Fortunately, however, the project was picked up by the MIRA Foundation, building upon the research it had begun as early as 2003. Supported by several large foundations and private corporations, the MIRA Foundation began providing specially trained dogs to families in 2010 and today provides dogs to 100 families affected by ASD. But MIRA can only meet half of the demand for its dogs, and even families who qualify have to wait up to two years to receive a dog. Still, it is meeting an important need, and many families are benefiting.
So honourable colleagues, if you like puppies and kids, perhaps this is a project that resonates with you. And if so, why not look into the possibility of introducing it in your community? Maybe you know of a philanthropic foundation or a group of companies that would be interested in supporting this project.
As important as it is to address the needs of kids and their families, it’s not enough, because kids grow up to be adults, and we need to figure out ways to provide meaningful work and other opportunities for adults so they may participate more fully in society, as is their right as citizens. Governments can play a role here, to be sure, but it’s ultimately the private sector that can make a real difference in this regard. The example of Spectrum Productions, which was mentioned by Senator Munson in his earlier remarks and representatives of whom were with us in the Senate a few weeks ago, is a wonderful example of what can be done.
Honourable senators, whether our focus is on kids or adults, we can all find a project that fills a need and speaks to our particular interests. And we can lend a hand, whether financially if we are able to, as a spokesperson or as a champion behind the scenes.
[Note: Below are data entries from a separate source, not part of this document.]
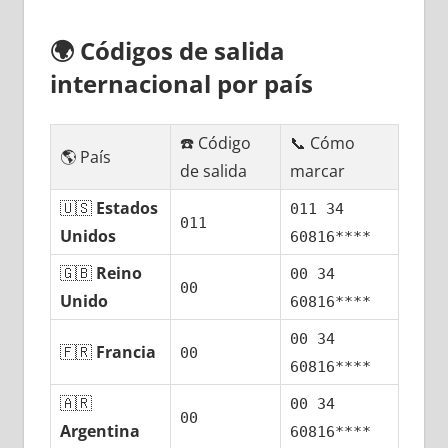
🌍
Códigos dе salida
internacional pοr país
☎️ Código
📞 Cómo
🌎 País
dе salida
marcar
🇺🇸
Estados
011 34
011
Unidos
60816****
🇬🇧
Reino
00 34
00
Unido
60816****
00 34
🇫🇷
Francia
00
60816****
🇦🇷
00 34
00
Argentina
60816****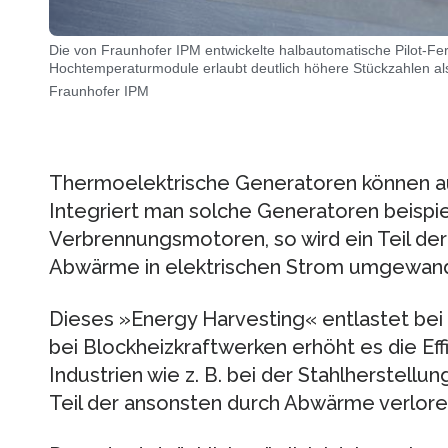
Die von Fraunhofer IPM entwickelte halbautomatische Pilot-Fer
Hochtemperaturmodule erlaubt deutlich höhere Stückzahlen als 
Fraunhofer IPM
Thermoelektrische Generatoren können 
Integriert man solche Generatoren beispi
Verbrennungsmotoren, so wird ein Teil de
Abwärme in elektrischen Strom umgewand
Dieses »Energy Harvesting« entlastet bei
bei Blockheizkraftwerken erhöht es die Eff
Industrien wie z. B. bei der Stahlherstell
Teil der ansonsten durch Abwärme verlor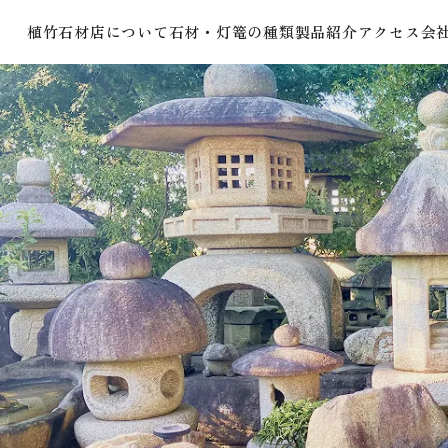
植竹石材店について
石材・灯篭の種類
製品紹介
アクセス
会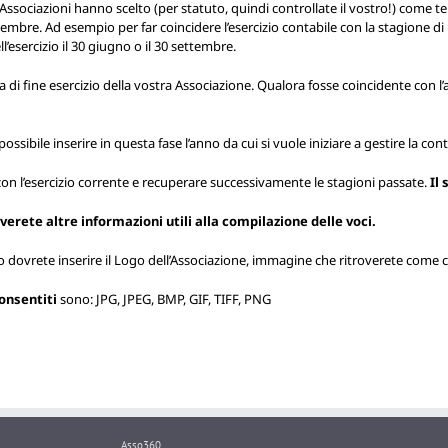
Associazioni hanno scelto (per statuto, quindi controllate il vostro!) come ter
embre. Ad esempio per far coincidere l’esercizio contabile con la stagione di
’esercizio il 30 giugno o il 30 settembre.
a di fine esercizio della vostra Associazione. Qualora fosse coincidente con l
 possibile inserire in questa fase l’anno da cui si vuole iniziare a gestire la con
e con l’esercizio corrente e recuperare successivamente le stagioni passate.
Il
overete altre informazioni utili alla compilazione delle voci.
io dovrete inserire il Logo dell’Associazione, immagine che ritroverete come
onsentiti
sono: JPG, JPEG, BMP, GIF, TIFF, PNG
Asso360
Every bit helps.
Finally, allow me to say a word about what we can learn about ourselves from people with ASD. As I read our debates, much of our focus has been on ASD as a disability, and understandably so. But I think there is more to be said and learned. People with ASD relate to the world differently, and in so doing, their manner of being does not always fit in with what we expect, of what we think of as the norm. So it is understandable that many of us find it hard and challenging to see beyond their differences and the differences that they present.
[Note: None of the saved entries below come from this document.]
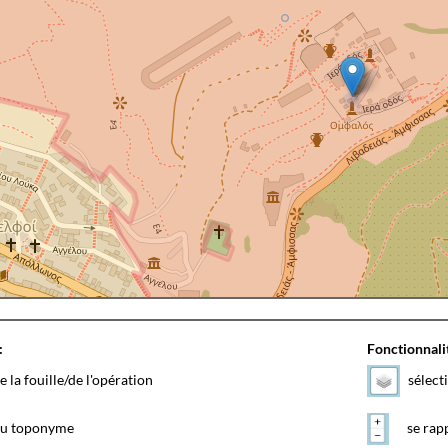
:
Fonctionnalit
e la fouille/de l'opération
sélect
 du toponyme
se rapp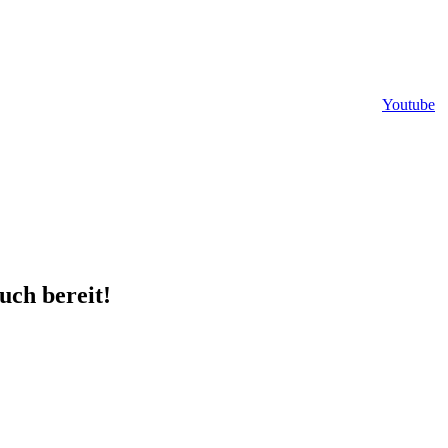
Youtube
uch bereit!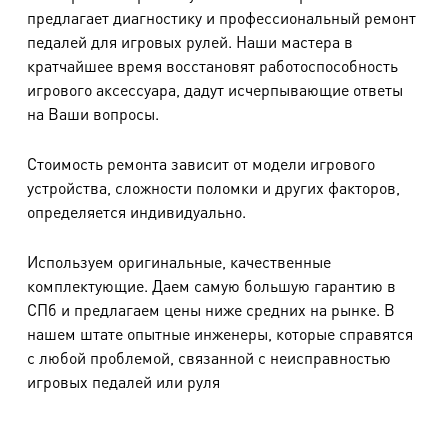
предлагает диагностику и профессиональный ремонт
педалей для игровых рулей. Наши мастера в
кратчайшее время восстановят работоспособность
игрового аксессуара, дадут исчерпывающие ответы
на Ваши вопросы.
Стоимость ремонта зависит от модели игрового
устройства, сложности поломки и других факторов,
определяется индивидуально.
Используем оригинальные, качественные
комплектующие. Даем самую большую гарантию в
СПб и предлагаем цены ниже средних на рынке. В
нашем штате опытные инженеры, которые справятся
с любой проблемой, связанной с неисправностью
игровых педалей или руля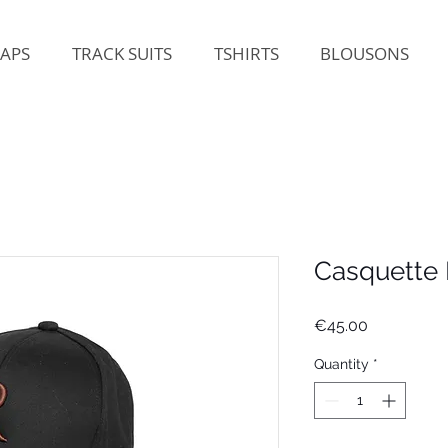
APS
TRACK SUITS
TSHIRTS
BLOUSONS
Casquette
Price
€45.00
Quantity
*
As a result, it is easy to ignore — literally to be ignorant of — the contribution that people with ASD can and do make to our society. But we can and must challenge ourselves to look beyond the assumptions and mental structures that we have inherited, our unreflective understanding of what is and is not normal, to see that the different ways in which people relate to their world can be a strength to us all; that we have something to learn, not only about how people with ASD see the world, but how we too might learn to see the world somewhat differently.
Honourable senators, we rightly celebrate the diversity of Canada, so may our work in the Senate and the establishment of a national strategy on autism be the occasion to expand our conception of diversity, to include, to legitimate and indeed to celebrate the contributions and perspectives that our fellow citizens with ASD can offer to us. Thank you very much.
(On motion of Senator Housakos, for Senator Martin, debate adjourned.)
Agriculture and Forestry
Notice of Motion to Authorize Committee to Meet During Sitting of the Senate Withdrawn
On Motions, Order No. 270, by the Honourable Diane F. Griffin:
That the Standing Senate Committee on Agriculture and Forestry have the power to meet on Tuesday, December 5, 2017, at 5 p.m., even though the Senate may then be sitting, and that rule 12-18(1) be suspended in relation thereto.
Hon. Diane F. Griffin: Honourable senators, pursuant to rule 5-10(2), I ask that Motion No. 270 be withdrawn.
The Hon. the Speaker: So ordered.
(Notice of motion withdrawn.)
(At 5:09 p.m., the Senate was continued until Monday, December 4, 2017, at 6:30 p.m.)